American businessman (1930–2020)

Joseph Hardin Coulombe (June 3, 1930 – February 28, 2020) was an American entrepreneur who founded the grocery store chain Trader Joe's in 1967 and served as its CEO until his retirement in 1988.

== Early life and education==
Coulombe was born in San Diego, California, and grew up on an avocado farm in nearby Del Mar. After serving a year in the U.S. Air Force, he attended Stanford University, where he earned a bachelor's degree in economics in 1952 and a Master of Business Administration degree in 1954. Coulombe was a member of Alpha Kappa Lambda.

== Career ==
Coulombe started his career at Rexall, a chain of American drugstores. In 1958, he was asked to test the launch of Pronto Markets, a store brand to compete against 7-Eleven. After running six Pronto Markets in the Los Angeles area, Rexall asked Coulombe to liquidate them; he decided to buy them out instead. In 1967, Coulombe changed the name Pronto Markets to Trader Joe's. He led the chain to success and sold it in 1979 to German billionaire Theo Albrecht, co-founder of the Aldi supermarket chain. Coulombe continued with Trader Joe's as chief executive officer until retiring in 1988.

Coulombe served on the corporate boards of Cost Plus World Market, Bristol Farms, True Religion, and Imperial Bank.
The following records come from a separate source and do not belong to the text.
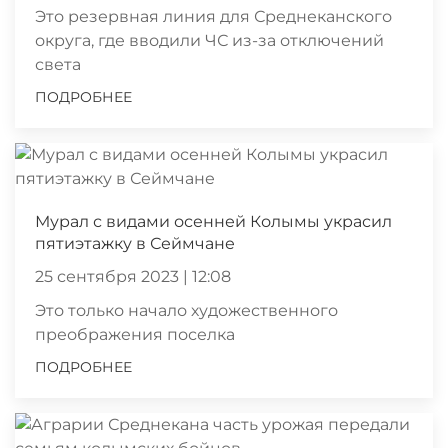
Это резервная линия для Среднеканского
округа, где вводили ЧС из-за отключений
света
ПОДРОБНЕЕ
Мурал с видами осенней Колымы украсил
пятиэтажку в Сеймчане
25 сентября 2023 | 12:08
Это только начало художественного
преображения поселка
ПОДРОБНЕЕ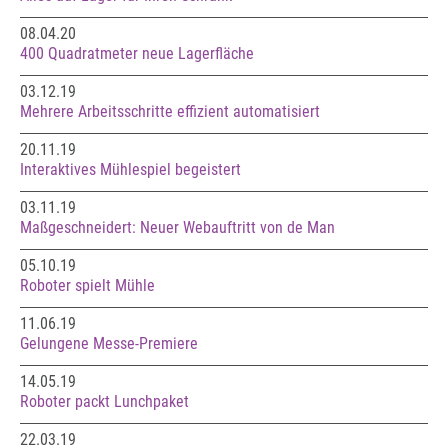
08.04.20
400 Quadratmeter neue Lagerfläche
03.12.19
Mehrere Arbeitsschritte effizient automatisiert
20.11.19
Interaktives Mühlespiel begeistert
03.11.19
Maßgeschneidert: Neuer Webauftritt von de Man
05.10.19
Roboter spielt Mühle
11.06.19
Gelungene Messe-Premiere
14.05.19
Roboter packt Lunchpaket
22.03.19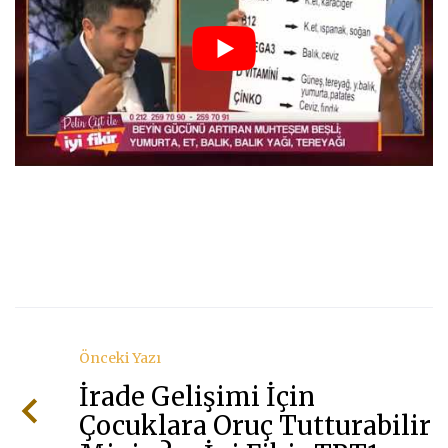
Önceki Yazı
İrade Gelişimi İçin
Çocuklara Oruç Tutturabilir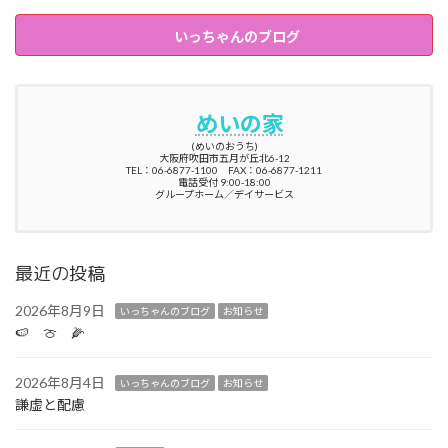
いっちゃんのブログ
めいの家
(めいのおうち)
大阪府吹田市五月が丘北6-12
TEL：06-6877-1100 FAX：06-6877-1211
電話受付 9:00-18:00
グループホーム／デイサービス
最近の投稿
2026年8月9日
いっちゃんのブログ
お知らせ
🍉 🍈 🌽
2026年8月4日
いっちゃんのブログ
お知らせ
謙虚と配慮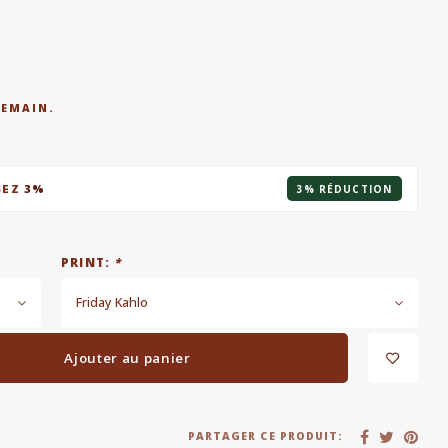
DEMAIN.
SEZ
3%
3% RÉDUCTION
PRINT:
*
Friday Kahlo
Ajouter au panier
PARTAGER CE PRODUIT:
== Personal life and death ==
In 1952, Coulombe married Alice Steere, whom he met at a party while they were students at Stanford. Alice served on the board and was a life trustee of the Los Angeles Opera. They had three children, Joe, Charlotte, and Madeleine. Coulombe and his family lived in Pasadena, California.

Coulombe was a board member of the Huntington Library, the Colburn School, and the Los Angeles Opera.

On February 28, 2020, Coulombe died at his home in Pasadena, at age 89.

In 2021, his memoir was published: Becoming Trader Joe: How I Did Business My Way and Still Beat the Big Guys.